# 1 Witch's Shelf complete, well....



## MapThePlanet (Nov 12, 2010)

I started with an idea of what I wanted to do with a free shelf, ended up with something kinda close. I still need some finishing touches and "grunge" it up a bit.

http://http://www.facebook.com/media/set/?set=a.3543621349716.2127950.1247961900&type=1


----------



## MrGrimm (May 19, 2009)

Hey Map,

The link isn't working for me and I see that you have http: in there twice... could that be it?


----------



## MapThePlanet (Nov 12, 2010)

Doh! Yep, been THAT kind of weekend!


----------



## Hairazor (Mar 13, 2012)

Wow, what a great transformation!


----------



## Headless (Sep 4, 2011)

Looks great - well done!


----------



## dudeamis (Oct 16, 2011)

cool!


----------



## MapThePlanet (Nov 12, 2010)

Thanks...Planning on doing at least 1 more before the week is over. We'll see, too many projects, too little time!


----------



## Fiend4Halloween (Aug 28, 2008)

got any pix for those of us that don't have Facebook? When clicking the link, it just takes us to a log in page. Would like to see what it looks like. ...plus this will give people a chance to catch their breath from reading that yes, some of us dont have Facebook......lol.


----------



## Copchick (Apr 10, 2012)

@ Fiend4Hallowee - When I click on it says it's unavailable. Nope, sorry don't do facebook. Haunt forum is as social as I'm going to be online! Lol! I wish I could see the pics too.


----------



## MapThePlanet (Nov 12, 2010)

Sorry guys & Gals, I forget....http://www.hauntforum.com/album.php?albumid=1211


----------



## scareme (Aug 29, 2006)

Looks great. What an improvement to the shelves. You know, I think you can put a skull anywhere, and it just makes the whole thing look so warm and homey.


----------



## MrGrimm (May 19, 2009)

Nice job! I agree with scareme, a skull is universal, it just fits anywhere!


----------



## Copchick (Apr 10, 2012)

MTP - What a transformation! I like the look. Maybe adding more jars with just weird looking stuff inside and bottles with different colored liquids. For example, I had some branches from a locust tree fall. They had really big thorns all over the branches. I removed them (carefully) and put them inside a small jar. Thought they might be of use some day. The jar would be perfect for your shelves. I'd call the jar "Gargoyle Toenails" Just look at things differently and call them something else. How about a spellbook on the shelf? 

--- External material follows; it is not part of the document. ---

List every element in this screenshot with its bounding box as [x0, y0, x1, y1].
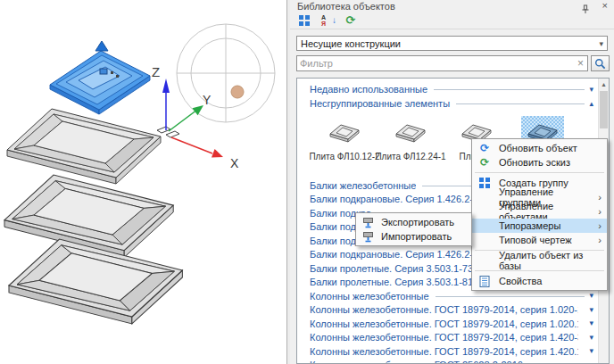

Your shelves look really great!


----------



## niblique71 (Dec 2, 2009)

I'm always amazed at people who can make a set of shelves look so "Halloween". Thanks to you and others I'm learning  it's always about the details ....and It looks fantastic.


----------



## CreeepyCathy (Mar 28, 2009)

wow! that looks great! love all the details.


----------